Important libraries for “data science”

R

The entire tidyverse

# This takes a while.
# Go get a coffee or a beer
install.packages("tidyverse")

See here for the free version of the book. Buy it (or have your PI do so) if possible. Documentation is better when people are paid to write it!

Seriously: if you use R a lot, read this book and practice what is within it. Look at the current websites for these projects, and learn the new stuff that’s not in the book! This stuff will speed up your analyses and you will write less code that is more readable!

dplyr

Within tidyverse, extra special mention goes to dplyr, which is the “swiss army knife” package of data.frame processing.

data.table

data.table is an alternative to dplyr.

Speed!

When you are dealing with large data sets, not using dplyr or data.frame is probably costing your orders of magnitude of time. When dplyr first came out, I had analyses go from about a day to “several minutes”.

Interactive graphics

High-performance computing

  • Rcpp lets you write R functions in C++. Rcpp is a mature project. Use this when you have a performance bottleneck.
  • extendr is to rust as Rcpp is to C++. This project is just a few weeks old!

Python

Python is a “general purpose” programming language. Thus, we look to add-on libraries for serious numerical/scientific computing (stuff that R has built-in because it is designed for stats/data analysis). Usually, these libraries are written in C or C++ to be fast, and then Python lets you use it with a nice interface.

numpy

The “numeric Python”, or numpy gives us arrays, matrices, linear algebra operations, vectorized calculations on arrays/matrices, random number generation, and probably some other stuff.

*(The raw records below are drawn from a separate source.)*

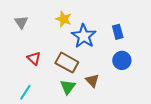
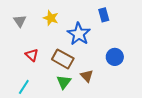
yellow star: (64, 19) -> (51, 18), moved
blue rectangle: (118, 32) -> (104, 15), moved

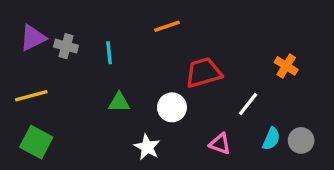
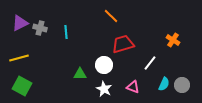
orange line: (167, 26) -> (111, 16), moved, turned 63
green triangle: (119, 102) -> (80, 74), moved
white star: (147, 147) -> (104, 89), moved

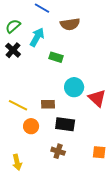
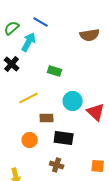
brown semicircle: (70, 24) -> (90, 35), moved
green semicircle: (13, 26) -> (12, 28), moved
cyan arrow: (37, 37) -> (29, 42), moved
yellow line: (18, 105) -> (29, 98), moved, turned -54

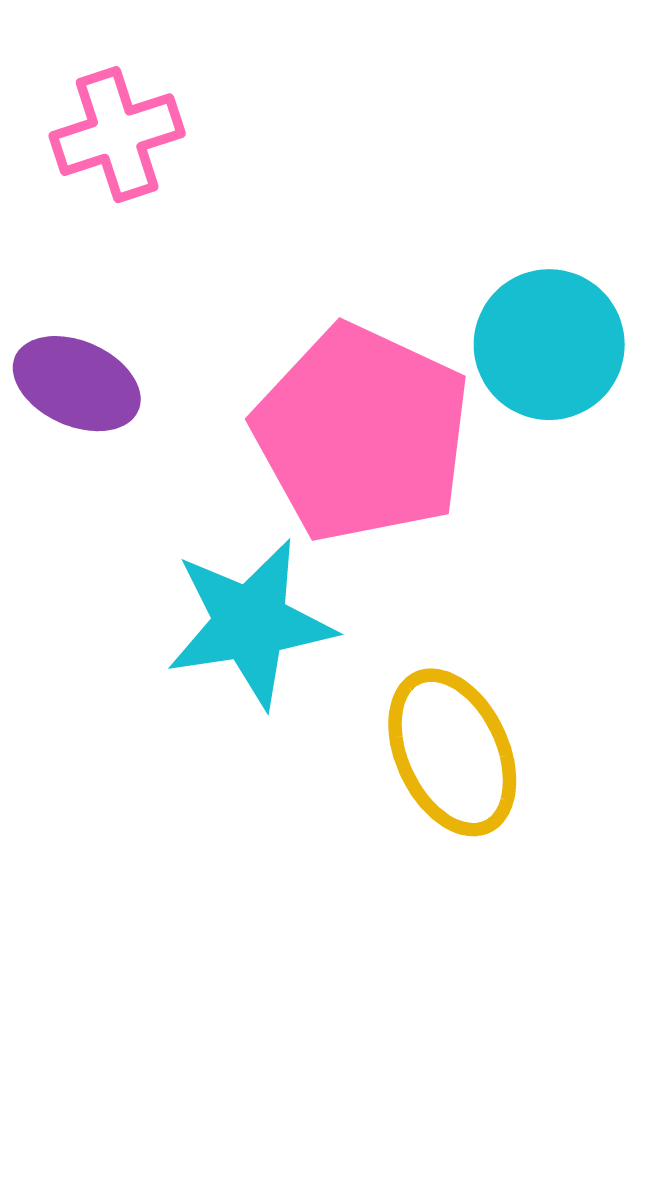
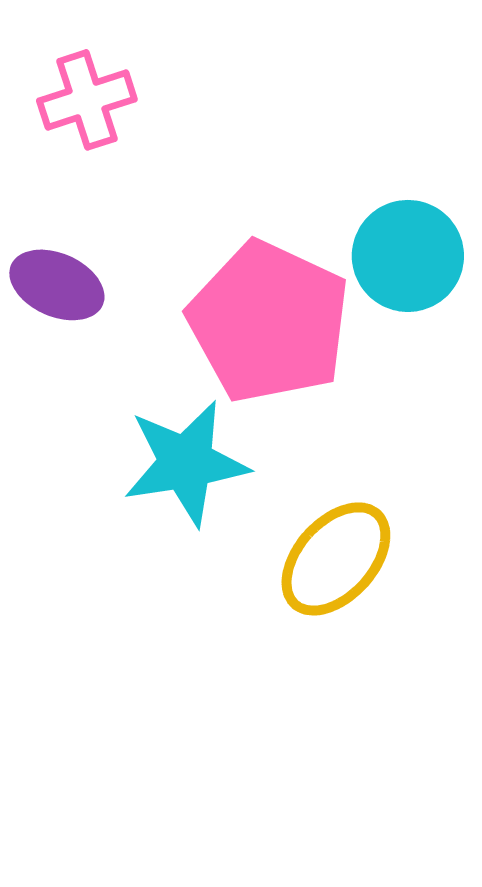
yellow ellipse: (452, 752) -> (336, 559), turned 67

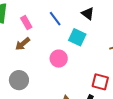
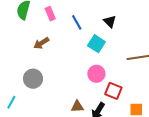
pink rectangle: (26, 23) -> (50, 14), moved
pink circle: (59, 59) -> (96, 74), moved

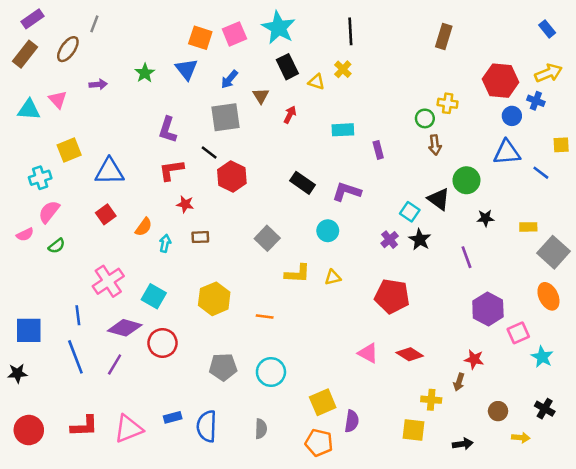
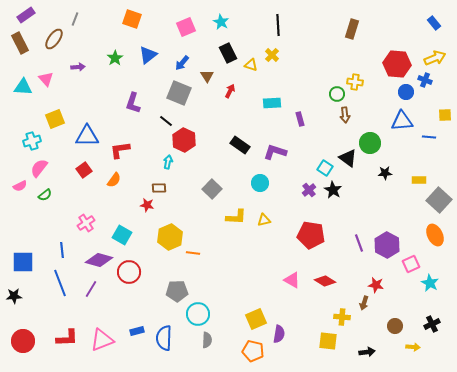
cyan star: (279, 28) -> (221, 22), size x0.6
orange square: (200, 38) -> (132, 19), moved
brown rectangle: (25, 54) -> (20, 43), turned -65
blue triangle: (186, 69) -> (148, 55), turned 30
gray square: (226, 117) -> (179, 93), turned 30
red L-shape: (171, 170) -> (120, 150), moved
blue line: (541, 173) -> (429, 137), turned -32
red star: (185, 204) -> (147, 205), moved
cyan arrow: (165, 243) -> (168, 162), moved
purple line: (466, 257) -> (359, 243), moved
pink cross: (108, 281) -> (86, 223), size x0.7
orange line: (265, 316) -> (193, 253), moved
cyan circle: (271, 372) -> (198, 314), moved
black cross: (545, 409) -> (432, 324), turned 35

The fundamental type is the array:

import numpy as np

a = np.array([0, 3, -4, 11])
print(a)
## [ 0  3 -4 11]
a = np.identity(4)
print(a)
## [[1. 0. 0. 0.]
##  [0. 1. 0. 0.]
##  [0. 0. 1. 0.]
##  [0. 0. 0. 1.]]

A good book on numpy. (It also covers pandas and matplotlib.)

scipy

A scientific computing library built using numpy. Provides:

  • Numerical optimization
  • Regression
  • More random number features
  • Lots of other things!

pandas

pandas provides pandas.DataFrame, analogous to R’s data.frame. It also provides the “split/apply/combine” functionality of dplyr. Many would argue that dplyr’s interface is more readable, but that’s debatable once the analysis is sufficiently complex.

Book by the lead developer of pandas.

Machine learning tools

Interactive graphics

High-performance computing

  • pybind11 lets you write Python libraries in C++11/14/17. Think Rcpp, but for Python. Mature project. Key tool in my lab!
  • pyO3 is the rust analog of pybind11.